Ce respect des plus grands envers lui, Martin ne le tient pas uniquement de ses bonnes paroles, mais de ses actes hors du commun que sont les miracles. D’où l’obstination de Sulpice Sévère pour convaincre les plus incrédules, de citer nommément des témoins encore vivants :<
La popularité de Martin va grandissante, et s’ il stupéfait les puissants, il sait aussi mettre en confiance et protéger les gens simples. En nous référant à P Leveel dans « L’ histoire de Touraine », voici comment Martin chassa de Tours un indésirable visiteur: Le comes Avitianus (comte Avitien) avait été gouverneur d’Afrique sous le règne de Julien, et avait continué de servir sous Valentinien Ier. On l’a cru frère cadet du comte Ausone, le très érudit poète bordelais; mais c’est inexact, car Avitien, frère d’ Ausone, mourut jeune; il s’agit d’une simple homonymie. Fidèle de l’usurpateur Maxime, il parcourait les Gaules, recherchant pour les éliminer les partisans de l’empereur Gratien qui venait d’être égorgé à Lyon. « Un jour, la rage au coeur, il entra dans la cité de Tours, suivi d’un cortège lamentable de gens enchaînés. Il ordonna de préparer pour leur supplice divers genres de tortures, et décida de procéder le lendemain, dans la ville traumatisée, à ces funèbres exécutions. Dès que Martin en fut informé, il se rendit seul, un peu avant minuit, au palais de cette bête féroce. Mais, dans le silence de la nuit profonde, tous dormaient, les portes étaient fermées : impossible d’entrer… » Par deux fois, Avitien fut averti par un ange que Martin était à la porte du palais – « Comme ses esclaves tardaient, il alla lui-même jusqu’à la porte extérieure. Là, comme il l’avait pensé, il trouva Martin. Alors, sous le coup de cette puissance si grande et si manifeste, le misérable s’écria : Pourquoi m’avoir fait cela, Maître ? Tu n’as pas besoin de parler, je sais ce que tu veux, je vois ce que tu demandes. Retire-toi au plus vite; à cause de l’affront qu’on t’a fait, la colère céleste pourrait me consumer. Crois bien que j’ai été durement frappé, pour m’être décidé à venir ici moi-même. Après le départ du saint, il appela ses officiers et ordonna de relâcher tous les prisonniers. Bientôt, il partit lui-même. C’est ainsi qu’Avitien fut mis en fuite, au milieu de l’allégresse de la cité, enfin délivrée. »

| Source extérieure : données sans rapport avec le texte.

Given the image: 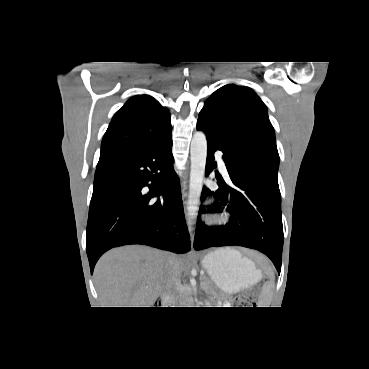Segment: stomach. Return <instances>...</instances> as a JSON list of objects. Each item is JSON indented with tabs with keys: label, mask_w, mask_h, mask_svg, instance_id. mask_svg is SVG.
Instances as JSON below:
<instances>
[{
	"label": "stomach",
	"mask_w": 369,
	"mask_h": 369,
	"mask_svg": "<svg viewBox=\"0 0 369 369\" xmlns=\"http://www.w3.org/2000/svg\"><path fill=\"white\" fill-rule=\"evenodd\" d=\"M202 265L218 288L229 294L256 284L262 276L254 262L230 248L208 253Z\"/></svg>",
	"instance_id": "0dacf381"
}]
</instances>
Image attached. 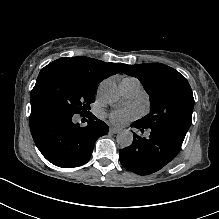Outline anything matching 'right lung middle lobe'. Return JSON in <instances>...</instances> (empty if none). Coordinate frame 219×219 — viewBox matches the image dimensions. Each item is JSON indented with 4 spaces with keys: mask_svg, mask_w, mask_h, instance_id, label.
I'll list each match as a JSON object with an SVG mask.
<instances>
[{
    "mask_svg": "<svg viewBox=\"0 0 219 219\" xmlns=\"http://www.w3.org/2000/svg\"><path fill=\"white\" fill-rule=\"evenodd\" d=\"M96 86L82 72L61 63H50L40 71L30 102L51 104L71 115L84 114L94 102Z\"/></svg>",
    "mask_w": 219,
    "mask_h": 219,
    "instance_id": "dd1d6c3e",
    "label": "right lung middle lobe"
}]
</instances>
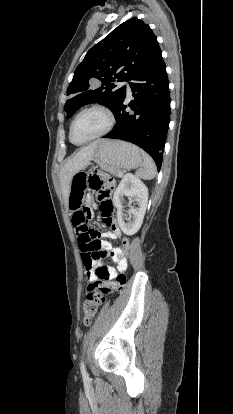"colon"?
<instances>
[{
    "instance_id": "5ec220e1",
    "label": "colon",
    "mask_w": 233,
    "mask_h": 414,
    "mask_svg": "<svg viewBox=\"0 0 233 414\" xmlns=\"http://www.w3.org/2000/svg\"><path fill=\"white\" fill-rule=\"evenodd\" d=\"M89 187L98 193L101 201L100 210L103 220L105 221L113 212V203L110 199L111 192L115 187V180L105 172L96 171L89 176ZM90 217L89 209H82L74 213L73 224L79 234L78 239L82 252V260L89 270L93 263L104 256L102 242L99 239L98 232L90 229L88 220ZM129 248L128 238H123L122 246L114 255L119 260H127ZM98 280L95 283L89 284L86 290V299L83 305L84 323L89 325L98 308L105 300V296L111 292L112 289H121L126 283V271L121 272L114 283L107 282V269L99 267L96 270Z\"/></svg>"
}]
</instances>
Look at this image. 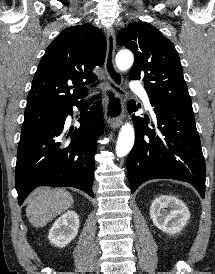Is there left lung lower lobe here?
Returning a JSON list of instances; mask_svg holds the SVG:
<instances>
[{
  "label": "left lung lower lobe",
  "instance_id": "left-lung-lower-lobe-1",
  "mask_svg": "<svg viewBox=\"0 0 215 274\" xmlns=\"http://www.w3.org/2000/svg\"><path fill=\"white\" fill-rule=\"evenodd\" d=\"M156 119L134 118L135 145L127 160L133 193L151 179H175L191 183L205 195V161L193 110L179 108L150 98ZM135 112V102L128 103Z\"/></svg>",
  "mask_w": 215,
  "mask_h": 274
}]
</instances>
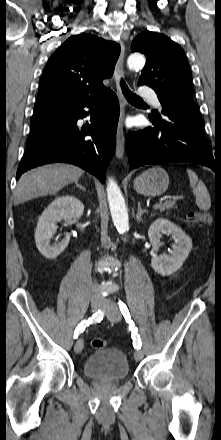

Une autre rencontre avec le comte Avitien établit clairement que la puissance du thaumaturge se doublait, chez Martin, de celle de l’exorciste. La peur des démons était alors universelle et constante, et le saint évêque était reconnu de tous comme leur adversaire le plus efficace. Sulpice Sévère écrit ainsi : « Je reviens à Avitien. Cet homme qui était partout cruel, n’était inoffensif qu’à Tours. Là… il s’apprivoisait et se calmait en présence du bienheureux Martin. Un jour, à peine entré dans la salle d’audience, le saint vit derrière le comte, et assis sur ses épaules, un démon d’une grandeur extraordinaire. De loin, l’évêque soufflant (exsufflans) sur le démon… Avitien crut qu’il avait soufflé sur lui – Pourquoi donc, saint homme, me traites-tu ainsi ? Alors Martin – Ce n’est pas toi que je vise, c’est l’infâme qui pèse sur tes épaules. Depuis ce jour, on l’a constaté, Avitien fut plus doux. » Rien ne dit dans les textes que le personnage se soit amendé définitivement; on ignore même s’il fut ou non chrétien; on sait seulement que son épouse avait fait bénir par le saint évêque une fiole d’huile qui demeurait remplie malgré l’usage qu’elle en faisait pour soigner les malades.(P Leveel)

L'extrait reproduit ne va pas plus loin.